[Task requirements]
Whatever the records say, give every one of them again exactly.

[Records]
==========

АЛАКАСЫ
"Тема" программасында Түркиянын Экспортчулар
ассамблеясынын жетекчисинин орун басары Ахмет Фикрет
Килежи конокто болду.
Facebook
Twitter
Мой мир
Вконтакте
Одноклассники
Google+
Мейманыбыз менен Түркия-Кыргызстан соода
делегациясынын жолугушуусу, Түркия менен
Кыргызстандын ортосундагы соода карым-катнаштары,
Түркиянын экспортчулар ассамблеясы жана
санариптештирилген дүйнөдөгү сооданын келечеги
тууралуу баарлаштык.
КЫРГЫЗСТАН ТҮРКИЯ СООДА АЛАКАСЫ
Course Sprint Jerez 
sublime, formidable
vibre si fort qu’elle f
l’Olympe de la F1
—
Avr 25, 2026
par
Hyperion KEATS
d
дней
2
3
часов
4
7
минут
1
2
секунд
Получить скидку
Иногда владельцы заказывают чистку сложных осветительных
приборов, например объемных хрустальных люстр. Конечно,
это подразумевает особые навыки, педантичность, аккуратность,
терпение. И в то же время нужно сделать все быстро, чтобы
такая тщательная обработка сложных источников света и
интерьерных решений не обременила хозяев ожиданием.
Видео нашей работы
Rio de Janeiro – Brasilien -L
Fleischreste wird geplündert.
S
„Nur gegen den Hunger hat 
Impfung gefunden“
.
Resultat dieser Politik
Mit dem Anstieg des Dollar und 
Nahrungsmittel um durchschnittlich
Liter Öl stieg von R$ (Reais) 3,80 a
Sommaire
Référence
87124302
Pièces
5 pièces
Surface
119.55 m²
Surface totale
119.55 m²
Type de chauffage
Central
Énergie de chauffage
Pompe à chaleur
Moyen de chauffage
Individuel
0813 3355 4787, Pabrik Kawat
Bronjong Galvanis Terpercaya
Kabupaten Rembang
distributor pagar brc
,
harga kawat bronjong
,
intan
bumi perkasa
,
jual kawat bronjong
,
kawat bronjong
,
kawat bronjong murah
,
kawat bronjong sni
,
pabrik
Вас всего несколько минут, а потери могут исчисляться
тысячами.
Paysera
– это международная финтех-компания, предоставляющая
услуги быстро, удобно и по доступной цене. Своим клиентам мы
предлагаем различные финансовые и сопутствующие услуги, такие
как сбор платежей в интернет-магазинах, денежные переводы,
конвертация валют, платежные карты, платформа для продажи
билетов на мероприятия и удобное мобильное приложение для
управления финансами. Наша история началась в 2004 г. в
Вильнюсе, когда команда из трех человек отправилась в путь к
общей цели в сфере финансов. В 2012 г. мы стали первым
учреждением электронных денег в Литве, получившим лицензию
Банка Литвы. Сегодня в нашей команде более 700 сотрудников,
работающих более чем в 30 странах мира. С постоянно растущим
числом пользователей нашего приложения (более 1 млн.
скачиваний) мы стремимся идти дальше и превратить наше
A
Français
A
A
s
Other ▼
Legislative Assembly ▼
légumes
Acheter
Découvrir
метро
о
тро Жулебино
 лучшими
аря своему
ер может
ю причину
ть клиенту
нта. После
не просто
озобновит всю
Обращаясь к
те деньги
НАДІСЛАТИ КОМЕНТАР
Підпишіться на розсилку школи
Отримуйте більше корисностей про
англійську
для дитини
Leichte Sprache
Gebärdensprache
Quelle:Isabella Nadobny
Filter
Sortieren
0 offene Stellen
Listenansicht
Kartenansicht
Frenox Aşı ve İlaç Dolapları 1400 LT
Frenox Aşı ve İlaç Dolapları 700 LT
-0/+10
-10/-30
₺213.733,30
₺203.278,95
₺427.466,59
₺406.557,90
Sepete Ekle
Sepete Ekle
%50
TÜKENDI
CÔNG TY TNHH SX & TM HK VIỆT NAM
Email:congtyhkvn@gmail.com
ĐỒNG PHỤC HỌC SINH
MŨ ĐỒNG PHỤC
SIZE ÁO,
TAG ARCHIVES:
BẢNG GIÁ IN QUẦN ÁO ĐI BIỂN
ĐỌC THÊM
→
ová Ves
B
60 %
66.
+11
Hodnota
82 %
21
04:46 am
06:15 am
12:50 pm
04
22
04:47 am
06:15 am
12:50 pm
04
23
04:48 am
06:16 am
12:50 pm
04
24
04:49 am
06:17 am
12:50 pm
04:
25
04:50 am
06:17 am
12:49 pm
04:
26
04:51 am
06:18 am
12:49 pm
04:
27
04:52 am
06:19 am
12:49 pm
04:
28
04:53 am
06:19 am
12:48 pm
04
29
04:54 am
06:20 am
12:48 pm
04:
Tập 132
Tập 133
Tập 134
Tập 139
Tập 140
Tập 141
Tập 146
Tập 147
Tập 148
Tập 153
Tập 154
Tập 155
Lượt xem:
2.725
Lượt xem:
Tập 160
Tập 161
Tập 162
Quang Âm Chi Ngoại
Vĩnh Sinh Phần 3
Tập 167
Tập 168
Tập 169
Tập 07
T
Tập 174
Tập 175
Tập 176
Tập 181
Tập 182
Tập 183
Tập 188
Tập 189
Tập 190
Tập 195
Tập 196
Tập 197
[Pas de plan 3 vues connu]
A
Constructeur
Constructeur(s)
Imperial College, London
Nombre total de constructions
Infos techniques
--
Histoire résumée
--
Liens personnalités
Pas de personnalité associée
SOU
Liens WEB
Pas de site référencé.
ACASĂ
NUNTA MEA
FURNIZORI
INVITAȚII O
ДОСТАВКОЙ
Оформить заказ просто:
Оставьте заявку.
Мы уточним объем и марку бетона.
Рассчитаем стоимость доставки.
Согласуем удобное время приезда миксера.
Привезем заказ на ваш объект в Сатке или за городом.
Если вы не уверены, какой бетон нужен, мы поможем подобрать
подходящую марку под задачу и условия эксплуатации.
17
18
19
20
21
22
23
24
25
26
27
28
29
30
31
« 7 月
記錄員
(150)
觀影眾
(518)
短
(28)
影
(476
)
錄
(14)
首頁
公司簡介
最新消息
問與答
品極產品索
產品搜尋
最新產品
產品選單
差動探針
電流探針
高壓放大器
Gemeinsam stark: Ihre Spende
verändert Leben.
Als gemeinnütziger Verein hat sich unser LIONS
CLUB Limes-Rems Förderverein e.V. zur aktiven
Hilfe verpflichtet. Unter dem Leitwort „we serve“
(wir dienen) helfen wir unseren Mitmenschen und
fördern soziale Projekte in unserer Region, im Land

==========

[Written answer]
АЛАКАСЫ
"Тема" программасында Түркиянын Экспортчулар
ассамблеясынын жетекчисинин орун басары Ахмет Фикрет
Килежи конокто болду.
Facebook
Twitter
Мой мир
Вконтакте
Одноклассники
Google+
Мейманыбыз менен Түркия-Кыргызстан соода
делегациясынын жолугушуусу, Түркия менен
Кыргызстандын ортосундагы соода карым-катнаштары,
Түркиянын экспортчулар ассамблеясы жана
санариптештирилген дүйнөдөгү сооданын келечеги
тууралуу баарлаштык.
КЫРГЫЗСТАН ТҮРКИЯ СООДА АЛАКАСЫ
Course Sprint Jerez 
sublime, formidable
vibre si fort qu’elle f
l’Olympe de la F1
—
Avr 25, 2026
par
Hyperion KEATS
d
дней
2
3
часов
4
7
минут
1
2
секунд
Получить скидку
Иногда владельцы заказывают чистку сложных осветительных
приборов, например объемных хрустальных люстр. Конечно,
это подразумевает особые навыки, педантичность, аккуратность,
терпение. И в то же время нужно сделать все быстро, чтобы
такая тщательная обработка сложных источников света и
интерьерных решений не обременила хозяев ожиданием.
Видео нашей работы
Rio de Janeiro – Brasilien -L
Fleischreste wird geplündert.
S
„Nur gegen den Hunger hat 
Impfung gefunden“
.
Resultat dieser Politik
Mit dem Anstieg des Dollar und 
Nahrungsmittel um durchschnittlich
Liter Öl stieg von R$ (Reais) 3,80 a
Sommaire
Référence
87124302
Pièces
5 pièces
Surface
119.55 m²
Surface totale
119.55 m²
Type de chauffage
Central
Énergie de chauffage
Pompe à chaleur
Moyen de chauffage
Individuel
0813 3355 4787, Pabrik Kawat
Bronjong Galvanis Terpercaya
Kabupaten Rembang
distributor pagar brc
,
harga kawat bronjong
,
intan
bumi perkasa
,
jual kawat bronjong
,
kawat bronjong
,
kawat bronjong murah
,
kawat bronjong sni
,
pabrik
Вас всего несколько минут, а потери могут исчисляться
тысячами.
Paysera
– это международная финтех-компания, предоставляющая
услуги быстро, удобно и по доступной цене. Своим клиентам мы
предлагаем различные финансовые и сопутствующие услуги, такие
как сбор платежей в интернет-магазинах, денежные переводы,
конвертация валют, платежные карты, платформа для продажи
билетов на мероприятия и удобное мобильное приложение для
управления финансами. Наша история началась в 2004 г. в
Вильнюсе, когда команда из трех человек отправилась в путь к
общей цели в сфере финансов. В 2012 г. мы стали первым
учреждением электронных денег в Литве, получившим лицензию
Банка Литвы. Сегодня в нашей команде более 700 сотрудников,
работающих более чем в 30 странах мира. С постоянно растущим
числом пользователей нашего приложения (более 1 млн.
скачиваний) мы стремимся идти дальше и превратить наше
A
Français
A
A
s
Other ▼
Legislative Assembly ▼
légumes
Acheter
Découvrir
метро
о
тро Жулебино
 лучшими
аря своему
ер может
ю причину
ть клиенту
нта. После
не просто
озобновит всю
Обращаясь к
те деньги
НАДІСЛАТИ КОМЕНТАР
Підпишіться на розсилку школи
Отримуйте більше корисностей про
англійську
для дитини
Leichte Sprache
Gebärdensprache
Quelle:Isabella Nadobny
Filter
Sortieren
0 offene Stellen
Listenansicht
Kartenansicht
Frenox Aşı ve İlaç Dolapları 1400 LT
Frenox Aşı ve İlaç Dolapları 700 LT
-0/+10
-10/-30
₺213.733,30
₺203.278,95
₺427.466,59
₺406.557,90
Sepete Ekle
Sepete Ekle
%50
TÜKENDI
CÔNG TY TNHH SX & TM HK VIỆT NAM
Email:congtyhkvn@gmail.com
ĐỒNG PHỤC HỌC SINH
MŨ ĐỒNG PHỤC
SIZE ÁO,
TAG ARCHIVES:
BẢNG GIÁ IN QUẦN ÁO ĐI BIỂN
ĐỌC THÊM
→
ová Ves
B
60 %
66.
+11
Hodnota
82 %
21
04:46 am
06:15 am
12:50 pm
04
22
04:47 am
06:15 am
12:50 pm
04
23
04:48 am
06:16 am
12:50 pm
04
24
04:49 am
06:17 am
12:50 pm
04:
25
04:50 am
06:17 am
12:49 pm
04:
26
04:51 am
06:18 am
12:49 pm
04:
27
04:52 am
06:19 am
12:49 pm
04:
28
04:53 am
06:19 am
12:48 pm
04
29
04:54 am
06:20 am
12:48 pm
04:
Tập 132
Tập 133
Tập 134
Tập 139
Tập 140
Tập 141
Tập 146
Tập 147
Tập 148
Tập 153
Tập 154
Tập 155
Lượt xem:
2.725
Lượt xem:
Tập 160
Tập 161
Tập 162
Quang Âm Chi Ngoại
Vĩnh Sinh Phần 3
Tập 167
Tập 168
Tập 169
Tập 07
T
Tập 174
Tập 175
Tập 176
Tập 181
Tập 182
Tập 183
Tập 188
Tập 189
Tập 190
Tập 195
Tập 196
Tập 197
[Pas de plan 3 vues connu]
A
Constructeur
Constructeur(s)
Imperial College, London
Nombre total de constructions
Infos techniques
--
Histoire résumée
--
Liens personnalités
Pas de personnalité associée
SOU
Liens WEB
Pas de site référencé.
ACASĂ
NUNTA MEA
FURNIZORI
INVITAȚII O
ДОСТАВКОЙ
Оформить заказ просто:
Оставьте заявку.
Мы уточним объем и марку бетона.
Рассчитаем стоимость доставки.
Согласуем удобное время приезда миксера.
Привезем заказ на ваш объект в Сатке или за городом.
Если вы не уверены, какой бетон нужен, мы поможем подобрать
подходящую марку под задачу и условия эксплуатации.
17
18
19
20
21
22
23
24
25
26
27
28
29
30
31
« 7 月
記錄員
(150)
觀影眾
(518)
短
(28)
影
(476
)
錄
(14)
首頁
公司簡介
最新消息
問與答
品極產品索
產品搜尋
最新產品
產品選單
差動探針
電流探針
高壓放大器
Gemeinsam stark: Ihre Spende
verändert Leben.
Als gemeinnütziger Verein hat sich unser LIONS
CLUB Limes-Rems Förderverein e.V. zur aktiven
Hilfe verpflichtet. Unter dem Leitwort „we serve“
(wir dienen) helfen wir unseren Mitmenschen und
fördern soziale Projekte in unserer Region, im Land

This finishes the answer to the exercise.